• _What needs to be done_: What is needed is the complete listing, repeated exactly.

• _Data for this exercise_:
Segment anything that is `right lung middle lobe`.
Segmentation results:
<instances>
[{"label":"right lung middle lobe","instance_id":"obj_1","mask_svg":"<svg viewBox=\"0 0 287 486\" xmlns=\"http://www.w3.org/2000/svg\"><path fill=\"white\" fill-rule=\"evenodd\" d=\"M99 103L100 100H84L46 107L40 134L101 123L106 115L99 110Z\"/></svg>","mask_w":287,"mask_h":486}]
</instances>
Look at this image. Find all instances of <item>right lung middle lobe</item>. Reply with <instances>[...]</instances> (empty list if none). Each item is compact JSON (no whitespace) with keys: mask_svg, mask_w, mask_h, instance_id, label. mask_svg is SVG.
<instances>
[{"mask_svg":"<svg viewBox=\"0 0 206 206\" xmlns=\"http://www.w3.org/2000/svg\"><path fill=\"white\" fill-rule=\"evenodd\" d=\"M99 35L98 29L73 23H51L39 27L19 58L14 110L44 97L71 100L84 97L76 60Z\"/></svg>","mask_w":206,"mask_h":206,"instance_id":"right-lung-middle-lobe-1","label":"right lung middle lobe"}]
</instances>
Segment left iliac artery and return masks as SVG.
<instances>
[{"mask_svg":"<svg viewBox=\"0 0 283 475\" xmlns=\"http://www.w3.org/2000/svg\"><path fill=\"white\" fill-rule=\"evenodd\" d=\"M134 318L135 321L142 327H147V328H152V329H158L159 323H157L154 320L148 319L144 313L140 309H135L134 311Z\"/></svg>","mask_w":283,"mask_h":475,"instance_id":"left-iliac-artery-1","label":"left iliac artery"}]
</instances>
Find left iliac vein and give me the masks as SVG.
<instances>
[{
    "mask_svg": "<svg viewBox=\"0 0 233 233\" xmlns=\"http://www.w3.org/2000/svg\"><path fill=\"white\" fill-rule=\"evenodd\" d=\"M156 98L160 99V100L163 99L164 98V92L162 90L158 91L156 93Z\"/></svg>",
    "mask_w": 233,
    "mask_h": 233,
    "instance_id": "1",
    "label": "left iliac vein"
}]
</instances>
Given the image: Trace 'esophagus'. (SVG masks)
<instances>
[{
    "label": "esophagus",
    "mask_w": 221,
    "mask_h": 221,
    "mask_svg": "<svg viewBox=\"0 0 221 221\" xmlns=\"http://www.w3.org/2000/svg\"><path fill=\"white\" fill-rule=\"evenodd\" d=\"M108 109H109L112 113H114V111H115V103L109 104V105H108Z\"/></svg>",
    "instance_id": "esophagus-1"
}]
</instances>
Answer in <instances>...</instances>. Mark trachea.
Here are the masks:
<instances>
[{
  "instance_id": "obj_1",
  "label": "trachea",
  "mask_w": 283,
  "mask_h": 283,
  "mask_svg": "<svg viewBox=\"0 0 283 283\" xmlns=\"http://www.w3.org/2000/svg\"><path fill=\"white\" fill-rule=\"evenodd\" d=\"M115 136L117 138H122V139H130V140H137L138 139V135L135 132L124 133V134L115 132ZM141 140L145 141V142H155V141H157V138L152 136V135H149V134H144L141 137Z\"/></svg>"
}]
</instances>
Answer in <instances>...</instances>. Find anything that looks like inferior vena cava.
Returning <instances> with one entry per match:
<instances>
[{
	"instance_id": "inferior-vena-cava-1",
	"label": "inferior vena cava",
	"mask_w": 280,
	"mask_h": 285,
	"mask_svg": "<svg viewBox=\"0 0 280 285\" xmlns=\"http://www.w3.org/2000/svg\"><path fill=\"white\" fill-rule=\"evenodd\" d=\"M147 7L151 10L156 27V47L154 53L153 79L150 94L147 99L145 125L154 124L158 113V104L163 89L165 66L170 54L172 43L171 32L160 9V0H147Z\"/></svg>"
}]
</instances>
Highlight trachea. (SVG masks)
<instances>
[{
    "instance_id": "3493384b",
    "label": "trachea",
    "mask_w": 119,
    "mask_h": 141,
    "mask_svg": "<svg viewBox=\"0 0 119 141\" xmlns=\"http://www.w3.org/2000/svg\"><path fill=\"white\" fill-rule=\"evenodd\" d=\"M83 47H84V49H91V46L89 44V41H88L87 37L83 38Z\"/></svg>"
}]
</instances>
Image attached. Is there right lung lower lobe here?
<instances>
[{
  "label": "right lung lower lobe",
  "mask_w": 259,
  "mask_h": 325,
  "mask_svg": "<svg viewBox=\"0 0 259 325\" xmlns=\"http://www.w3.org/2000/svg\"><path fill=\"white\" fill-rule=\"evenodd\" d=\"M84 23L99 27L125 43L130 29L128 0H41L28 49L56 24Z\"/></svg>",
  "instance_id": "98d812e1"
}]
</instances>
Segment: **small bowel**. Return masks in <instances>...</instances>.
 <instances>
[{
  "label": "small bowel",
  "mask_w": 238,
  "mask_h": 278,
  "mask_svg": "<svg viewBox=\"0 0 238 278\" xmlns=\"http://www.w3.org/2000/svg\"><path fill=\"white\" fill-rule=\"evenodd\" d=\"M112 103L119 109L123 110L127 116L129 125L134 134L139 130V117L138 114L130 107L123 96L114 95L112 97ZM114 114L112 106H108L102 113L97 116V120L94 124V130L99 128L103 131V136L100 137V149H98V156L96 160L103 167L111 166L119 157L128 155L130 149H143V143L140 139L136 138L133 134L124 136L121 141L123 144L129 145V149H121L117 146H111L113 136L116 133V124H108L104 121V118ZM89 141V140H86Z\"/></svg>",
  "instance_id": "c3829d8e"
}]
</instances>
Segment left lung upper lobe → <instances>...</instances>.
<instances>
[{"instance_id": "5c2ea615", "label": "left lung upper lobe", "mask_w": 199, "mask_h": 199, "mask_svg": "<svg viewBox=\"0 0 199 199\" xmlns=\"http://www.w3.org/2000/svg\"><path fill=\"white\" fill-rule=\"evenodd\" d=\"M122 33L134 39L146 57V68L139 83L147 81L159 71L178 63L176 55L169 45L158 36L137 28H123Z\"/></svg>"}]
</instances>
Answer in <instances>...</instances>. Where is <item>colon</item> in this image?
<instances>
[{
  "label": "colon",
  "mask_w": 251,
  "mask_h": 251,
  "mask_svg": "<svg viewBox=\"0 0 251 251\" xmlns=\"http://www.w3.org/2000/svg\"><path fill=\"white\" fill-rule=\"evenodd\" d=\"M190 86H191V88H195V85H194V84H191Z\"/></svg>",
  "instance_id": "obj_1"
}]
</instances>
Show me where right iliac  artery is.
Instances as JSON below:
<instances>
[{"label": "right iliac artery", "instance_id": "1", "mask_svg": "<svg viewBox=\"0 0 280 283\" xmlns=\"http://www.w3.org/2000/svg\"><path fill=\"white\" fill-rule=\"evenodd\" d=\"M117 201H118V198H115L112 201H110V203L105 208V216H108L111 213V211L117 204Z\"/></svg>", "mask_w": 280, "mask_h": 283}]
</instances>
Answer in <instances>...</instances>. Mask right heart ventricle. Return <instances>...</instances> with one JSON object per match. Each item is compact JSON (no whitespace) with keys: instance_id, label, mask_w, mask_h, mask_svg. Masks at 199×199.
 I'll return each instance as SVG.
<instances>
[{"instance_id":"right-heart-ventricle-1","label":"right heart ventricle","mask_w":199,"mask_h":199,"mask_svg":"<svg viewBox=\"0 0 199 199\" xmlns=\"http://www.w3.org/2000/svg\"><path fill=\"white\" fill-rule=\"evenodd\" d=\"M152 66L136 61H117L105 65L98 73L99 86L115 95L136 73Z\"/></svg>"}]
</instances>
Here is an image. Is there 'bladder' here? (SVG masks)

• _Result of this exercise_:
Segment anything that is `right lung middle lobe`.
Segmentation results:
<instances>
[{"label":"right lung middle lobe","instance_id":"obj_1","mask_svg":"<svg viewBox=\"0 0 287 486\" xmlns=\"http://www.w3.org/2000/svg\"><path fill=\"white\" fill-rule=\"evenodd\" d=\"M99 103L100 100H84L46 107L40 134L101 123L106 115L99 110Z\"/></svg>","mask_w":287,"mask_h":486}]
</instances>
Look at this image. Find all instances of <item>right lung middle lobe</item>. Reply with <instances>[...]</instances> (empty list if none). Each item is compact JSON (no whitespace) with keys: mask_svg, mask_w, mask_h, instance_id, label. mask_svg is SVG.
<instances>
[{"mask_svg":"<svg viewBox=\"0 0 206 206\" xmlns=\"http://www.w3.org/2000/svg\"><path fill=\"white\" fill-rule=\"evenodd\" d=\"M99 35L98 29L73 23H51L39 27L19 58L14 110L44 97L71 100L84 97L76 60Z\"/></svg>","mask_w":206,"mask_h":206,"instance_id":"right-lung-middle-lobe-1","label":"right lung middle lobe"}]
</instances>
Segment left iliac artery and return masks as SVG.
<instances>
[{"mask_svg":"<svg viewBox=\"0 0 283 475\" xmlns=\"http://www.w3.org/2000/svg\"><path fill=\"white\" fill-rule=\"evenodd\" d=\"M134 318L135 321L142 327H147V328H152V329H158L159 323H157L154 320L148 319L144 313L140 309H135L134 311Z\"/></svg>","mask_w":283,"mask_h":475,"instance_id":"left-iliac-artery-1","label":"left iliac artery"}]
</instances>
Find left iliac vein and give me the masks as SVG.
<instances>
[{
    "mask_svg": "<svg viewBox=\"0 0 233 233\" xmlns=\"http://www.w3.org/2000/svg\"><path fill=\"white\" fill-rule=\"evenodd\" d=\"M156 98L160 99V100L163 99L164 98V92L162 90L158 91L156 93Z\"/></svg>",
    "mask_w": 233,
    "mask_h": 233,
    "instance_id": "1",
    "label": "left iliac vein"
}]
</instances>
Given the image: Trace 'esophagus'. (SVG masks)
<instances>
[{
    "label": "esophagus",
    "mask_w": 221,
    "mask_h": 221,
    "mask_svg": "<svg viewBox=\"0 0 221 221\" xmlns=\"http://www.w3.org/2000/svg\"><path fill=\"white\" fill-rule=\"evenodd\" d=\"M108 109H109L112 113H114V111H115V103L109 104V105H108Z\"/></svg>",
    "instance_id": "esophagus-1"
}]
</instances>
Answer in <instances>...</instances>. Mark trachea.
Here are the masks:
<instances>
[{
  "instance_id": "obj_1",
  "label": "trachea",
  "mask_w": 283,
  "mask_h": 283,
  "mask_svg": "<svg viewBox=\"0 0 283 283\" xmlns=\"http://www.w3.org/2000/svg\"><path fill=\"white\" fill-rule=\"evenodd\" d=\"M115 136L117 138H122V139H130V140H137L138 139V135L135 132L124 133V134L115 132ZM141 140L145 141V142H155V141H157V138L152 136V135H149V134H144L141 137Z\"/></svg>"
}]
</instances>
Answer in <instances>...</instances>. Find anything that looks like inferior vena cava.
Returning <instances> with one entry per match:
<instances>
[{
	"instance_id": "inferior-vena-cava-1",
	"label": "inferior vena cava",
	"mask_w": 280,
	"mask_h": 285,
	"mask_svg": "<svg viewBox=\"0 0 280 285\" xmlns=\"http://www.w3.org/2000/svg\"><path fill=\"white\" fill-rule=\"evenodd\" d=\"M147 7L151 10L156 27V47L154 53L153 79L150 94L147 99L145 125L154 124L158 113V104L163 89L165 66L170 54L172 43L171 32L160 9V0H147Z\"/></svg>"
}]
</instances>
Highlight trachea. (SVG masks)
<instances>
[{
    "instance_id": "3493384b",
    "label": "trachea",
    "mask_w": 119,
    "mask_h": 141,
    "mask_svg": "<svg viewBox=\"0 0 119 141\" xmlns=\"http://www.w3.org/2000/svg\"><path fill=\"white\" fill-rule=\"evenodd\" d=\"M83 47H84V49H91V46L89 44V41H88L87 37L83 38Z\"/></svg>"
}]
</instances>
Image attached. Is there right lung lower lobe here?
<instances>
[{
  "label": "right lung lower lobe",
  "mask_w": 259,
  "mask_h": 325,
  "mask_svg": "<svg viewBox=\"0 0 259 325\" xmlns=\"http://www.w3.org/2000/svg\"><path fill=\"white\" fill-rule=\"evenodd\" d=\"M84 23L99 27L125 43L130 29L128 0H41L28 49L56 24Z\"/></svg>",
  "instance_id": "98d812e1"
}]
</instances>
Segment: **small bowel**. Return masks in <instances>...</instances>.
 <instances>
[{
  "label": "small bowel",
  "mask_w": 238,
  "mask_h": 278,
  "mask_svg": "<svg viewBox=\"0 0 238 278\" xmlns=\"http://www.w3.org/2000/svg\"><path fill=\"white\" fill-rule=\"evenodd\" d=\"M112 103L119 109L123 110L127 116L129 125L134 134L139 130V117L138 114L130 107L123 96L114 95L112 97ZM114 114L112 106H108L102 113L97 116V120L94 124V130L99 128L103 131V136L100 137V149H98V156L96 160L103 167L111 166L119 157L128 155L130 149H143V143L140 139L136 138L133 134L124 136L121 141L123 144L129 145V149H121L117 146H111L113 136L116 133V124H108L104 121V118ZM89 141V140H86Z\"/></svg>",
  "instance_id": "c3829d8e"
}]
</instances>
Segment left lung upper lobe → <instances>...</instances>.
<instances>
[{"instance_id": "5c2ea615", "label": "left lung upper lobe", "mask_w": 199, "mask_h": 199, "mask_svg": "<svg viewBox=\"0 0 199 199\" xmlns=\"http://www.w3.org/2000/svg\"><path fill=\"white\" fill-rule=\"evenodd\" d=\"M122 33L134 39L146 57V68L139 83L147 81L159 71L178 63L176 55L169 45L158 36L137 28H123Z\"/></svg>"}]
</instances>
Answer in <instances>...</instances>. Where is <item>colon</item> in this image?
<instances>
[{
  "label": "colon",
  "mask_w": 251,
  "mask_h": 251,
  "mask_svg": "<svg viewBox=\"0 0 251 251\" xmlns=\"http://www.w3.org/2000/svg\"><path fill=\"white\" fill-rule=\"evenodd\" d=\"M190 86H191V88H195V85H194V84H191Z\"/></svg>",
  "instance_id": "obj_1"
}]
</instances>
Show me where right iliac  artery is.
Instances as JSON below:
<instances>
[{"label": "right iliac artery", "instance_id": "1", "mask_svg": "<svg viewBox=\"0 0 280 283\" xmlns=\"http://www.w3.org/2000/svg\"><path fill=\"white\" fill-rule=\"evenodd\" d=\"M117 201H118V198H115L112 201H110V203L105 208V216H108L111 213V211L117 204Z\"/></svg>", "mask_w": 280, "mask_h": 283}]
</instances>
Answer in <instances>...</instances>. Mask right heart ventricle. Return <instances>...</instances> with one JSON object per match. Each item is compact JSON (no whitespace) with keys: instance_id, label, mask_w, mask_h, mask_svg. Masks at 199×199.
 I'll return each instance as SVG.
<instances>
[{"instance_id":"right-heart-ventricle-1","label":"right heart ventricle","mask_w":199,"mask_h":199,"mask_svg":"<svg viewBox=\"0 0 199 199\" xmlns=\"http://www.w3.org/2000/svg\"><path fill=\"white\" fill-rule=\"evenodd\" d=\"M152 66L136 61H117L105 65L98 73L99 86L115 95L136 73Z\"/></svg>"}]
</instances>
Here is an image. Is there 'bladder' here? (SVG masks)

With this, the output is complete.